Dans les creux de Vers Madrid, se pose effectivement la question de la « vérité politique » du 15-M. La « puissance générique du multiple » en ses formes intensifiées, contractées et localisées (la Puerta del Sol devenue espace oppositionnel et autogéré brutalement évacué par la police) est en effet le sujet d'une multiplicité peut-être antagonique de « grammaires de la contestation » (Irène Pereira), expliquant le brouillage de son idée auto-émancipatrice, égalitaire et libertaire. Une série d'échanges écrits avec quelques acteurs de la lutte, certes, indique l'épuisement politique du 15-M (peut-être seulement provisoire, en l'attente d'autres rebondissement du tigre), mais souffre aussi de marquer le pas de l'analyse tant le cinéaste colle au ras des manifestations sensibles de l'événement. Le retour final des touristes sur la place madrilène entretient peut-être un peu trop facilement le constat d'une déception forcée en guise de conclusion systématique du grand récit populaire de l'auto-émancipation toujours différée. Persistent cependant, à la surface de nos rétines chauffées par quelques monochromes rougeoyants, les images de l'injustice, le sans-logis dormant sous le distributeur de billets, le désert d'ordures urbain laissé par la volatilité du capitalisme immobilier. Dans l'entretien du foyer de la radicalité, le feu continue de brûler les entrailles du tigre en mal de bondir, ce fauve qui ne saurait se satisfaire jamais de la cage étatique dans laquelle il tourne en rond, inapaisé.

 

 

En parallèle, telles les rayures d'un tigre bondissant et rebondissant, toujours vagabonde la figure privilégiée du sans-espoir.

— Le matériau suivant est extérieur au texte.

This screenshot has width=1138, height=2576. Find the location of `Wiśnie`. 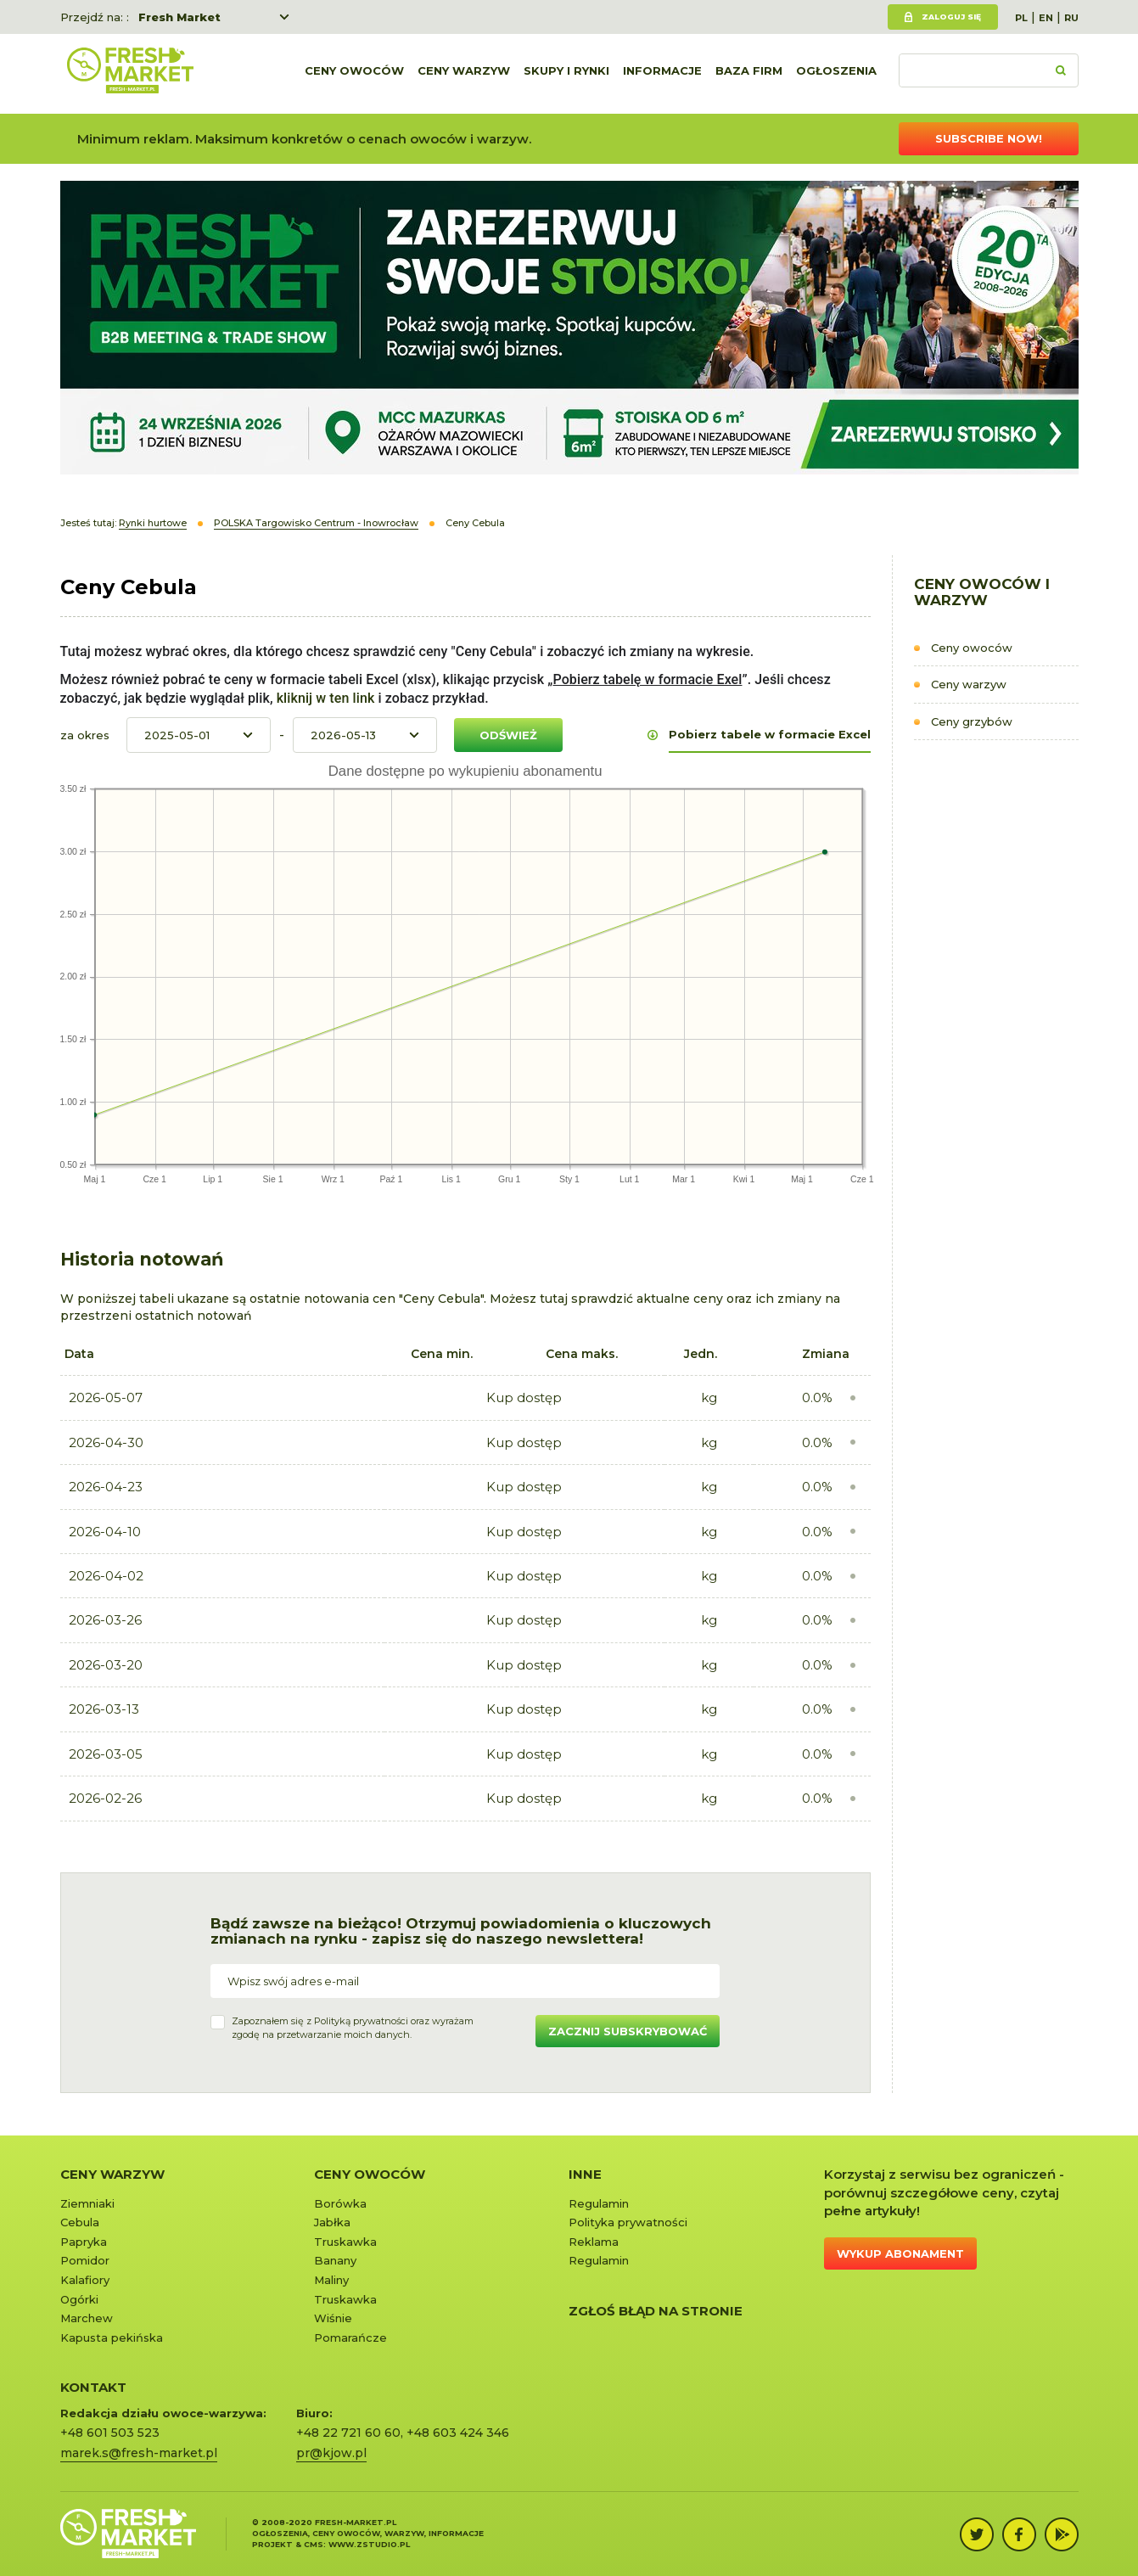

Wiśnie is located at coordinates (333, 2318). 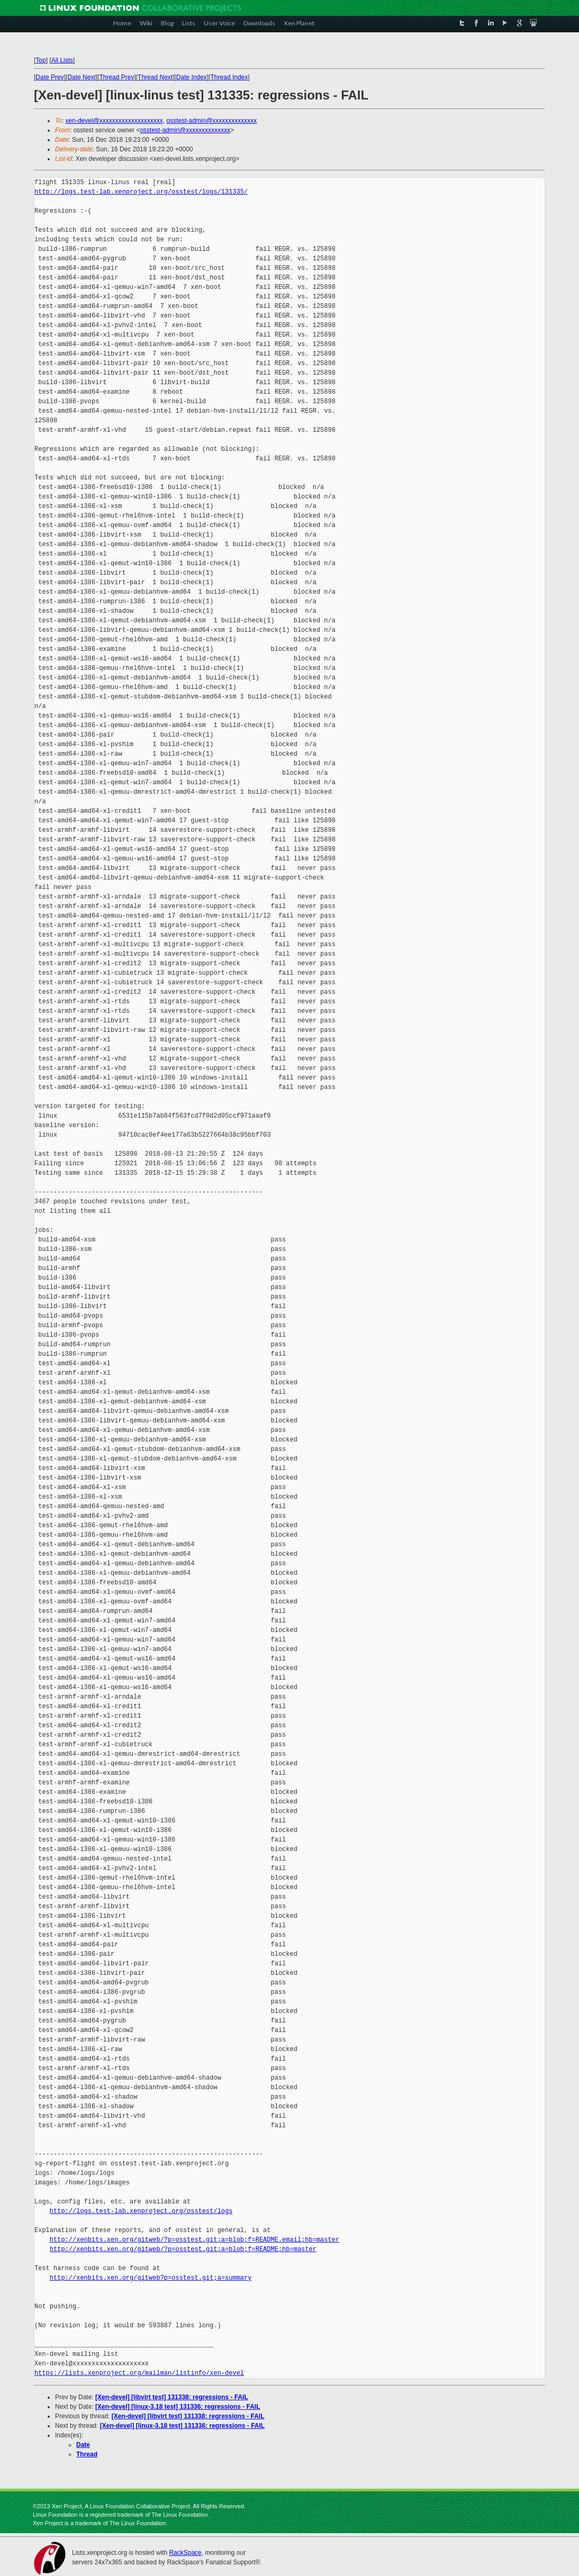 I want to click on xen-devel@xxxxxxxxxxxxxxxxxxxx, so click(x=114, y=120).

C'est le migrant, exilé, réfugié, étranger, le sans-nom venu de loin suivi épisodiquement par le cinéaste en basse continue de ses travaux cinématographiques dont la dialectique matérialiste est consacrée à documenter la violence des politiques migratoires européennes qu'aux formes de résistance de ses victimes, depuis L'Impossible – Pages arrachées en 2009 et Qu'ils reposent en révolte (Des figures de guerres I) en 2010. Le « wanderer » indique alors ceci que, en persévérant dans son être traversier, il suit une ligne de vie nue et africaine dont la diagonale ne recoupe pas la mobilisation sociale espagnole. Avec le sans-espoir, toujours, l'espoir nous est, ailleurs et autrement, redonné.